■ What is expected: Find all the lines in the entries below that hold the word "خواهر" and copy them.

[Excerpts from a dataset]
* * *

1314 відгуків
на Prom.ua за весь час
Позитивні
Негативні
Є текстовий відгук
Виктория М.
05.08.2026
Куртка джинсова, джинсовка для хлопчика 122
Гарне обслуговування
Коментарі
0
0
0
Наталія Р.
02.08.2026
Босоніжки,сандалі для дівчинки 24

* * *

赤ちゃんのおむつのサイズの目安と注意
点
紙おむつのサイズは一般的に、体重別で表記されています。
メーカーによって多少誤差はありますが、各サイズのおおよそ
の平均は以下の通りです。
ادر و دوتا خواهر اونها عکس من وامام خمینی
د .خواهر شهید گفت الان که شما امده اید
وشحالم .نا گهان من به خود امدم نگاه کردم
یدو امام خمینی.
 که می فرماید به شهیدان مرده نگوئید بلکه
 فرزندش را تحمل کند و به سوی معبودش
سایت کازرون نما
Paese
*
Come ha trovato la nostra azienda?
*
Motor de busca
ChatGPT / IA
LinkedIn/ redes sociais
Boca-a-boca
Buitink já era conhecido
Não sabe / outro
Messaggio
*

* * *

■ Exercise result:
ادر و دوتا خواهر اونها عکس من وامام خمینی
د .خواهر شهید گفت الان که شما امده اید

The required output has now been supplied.